* **WORK INSTRUCTION**: Beginning with the line of the entries below that holds "Términos y condiciones generales" and ending with the line that holds "large debris on both hard floors and carpets.", transcribe each line exactly as written. Pictures stay out.
Segment Start: THE RECORDS
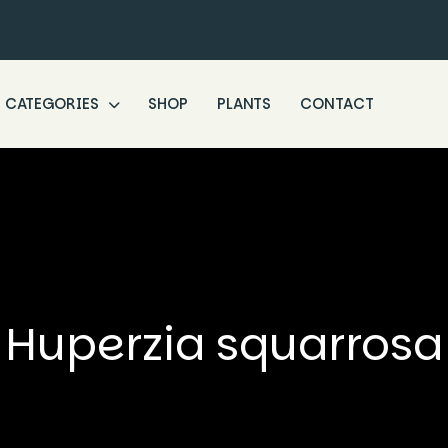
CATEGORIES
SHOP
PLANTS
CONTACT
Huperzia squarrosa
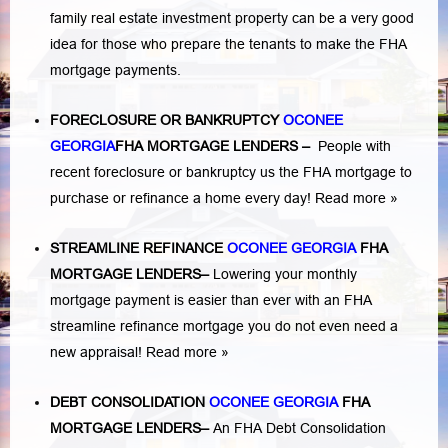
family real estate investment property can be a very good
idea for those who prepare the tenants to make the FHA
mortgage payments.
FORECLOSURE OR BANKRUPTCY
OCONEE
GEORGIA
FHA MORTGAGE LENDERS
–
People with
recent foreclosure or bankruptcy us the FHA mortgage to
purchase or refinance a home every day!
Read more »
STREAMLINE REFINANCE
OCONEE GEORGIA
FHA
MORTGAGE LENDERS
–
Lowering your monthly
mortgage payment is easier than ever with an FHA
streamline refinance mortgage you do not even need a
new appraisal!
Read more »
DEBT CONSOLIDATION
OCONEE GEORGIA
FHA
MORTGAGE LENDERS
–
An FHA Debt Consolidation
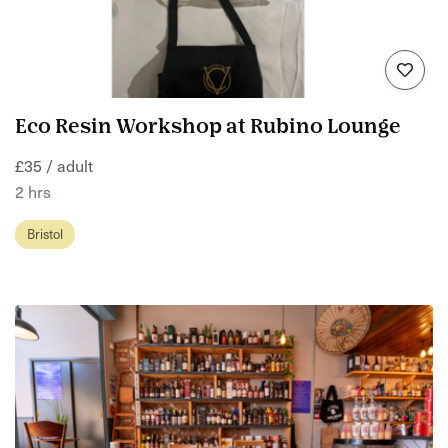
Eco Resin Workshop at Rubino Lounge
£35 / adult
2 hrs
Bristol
Segment End: THE RECORDS
Segment Start: THE RECORDS
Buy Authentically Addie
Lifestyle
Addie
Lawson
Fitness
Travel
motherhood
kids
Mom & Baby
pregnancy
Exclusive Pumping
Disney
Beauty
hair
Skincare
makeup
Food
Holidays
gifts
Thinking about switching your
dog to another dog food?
Segment End: THE RECORDS
Segment Start: THE RECORDS
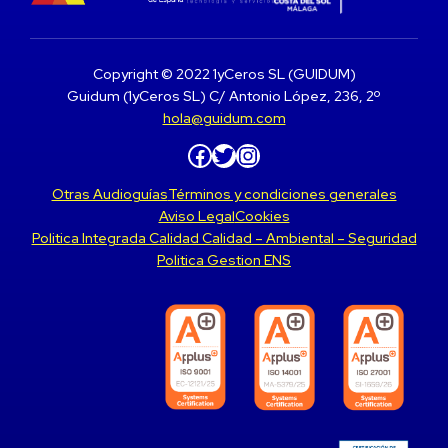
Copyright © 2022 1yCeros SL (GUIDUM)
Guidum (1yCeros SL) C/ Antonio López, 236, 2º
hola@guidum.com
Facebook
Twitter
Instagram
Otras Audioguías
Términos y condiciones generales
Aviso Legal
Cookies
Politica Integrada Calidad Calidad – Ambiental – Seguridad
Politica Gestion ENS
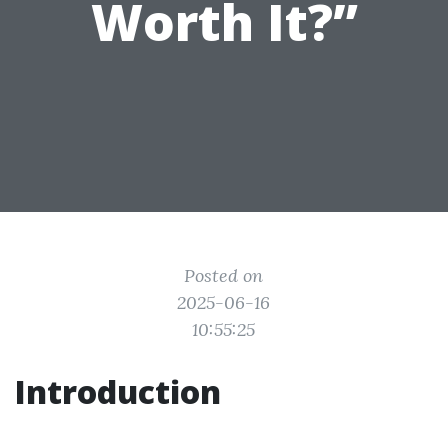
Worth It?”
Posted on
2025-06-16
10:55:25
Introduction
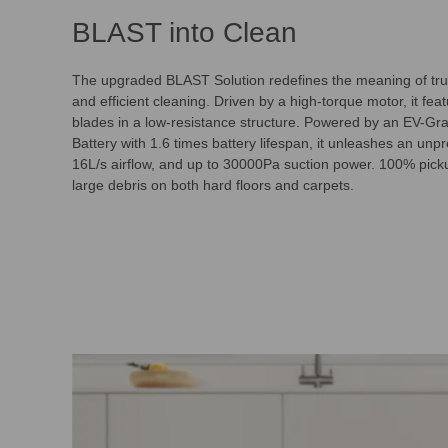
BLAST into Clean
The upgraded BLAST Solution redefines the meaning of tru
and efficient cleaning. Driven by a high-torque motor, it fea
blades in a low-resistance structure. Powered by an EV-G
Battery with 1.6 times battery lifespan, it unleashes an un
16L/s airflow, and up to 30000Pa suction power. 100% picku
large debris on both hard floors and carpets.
Segment End: THE RECORDS
* **SOLVED EXERCISE**:
Términos y condiciones generales
Aviso Legal
Cookies
Politica Integrada Calidad Calidad – Ambiental – Seguridad
Politica Gestion ENS
Worth It?”
Posted on
2025-06-16
10:55:25
Introduction
BLAST into Clean
The upgraded BLAST Solution redefines the meaning of tru
and efficient cleaning. Driven by a high-torque motor, it fea
blades in a low-resistance structure. Powered by an EV-G
Battery with 1.6 times battery lifespan, it unleashes an un
16L/s airflow, and up to 30000Pa suction power. 100% picku
large debris on both hard floors and carpets.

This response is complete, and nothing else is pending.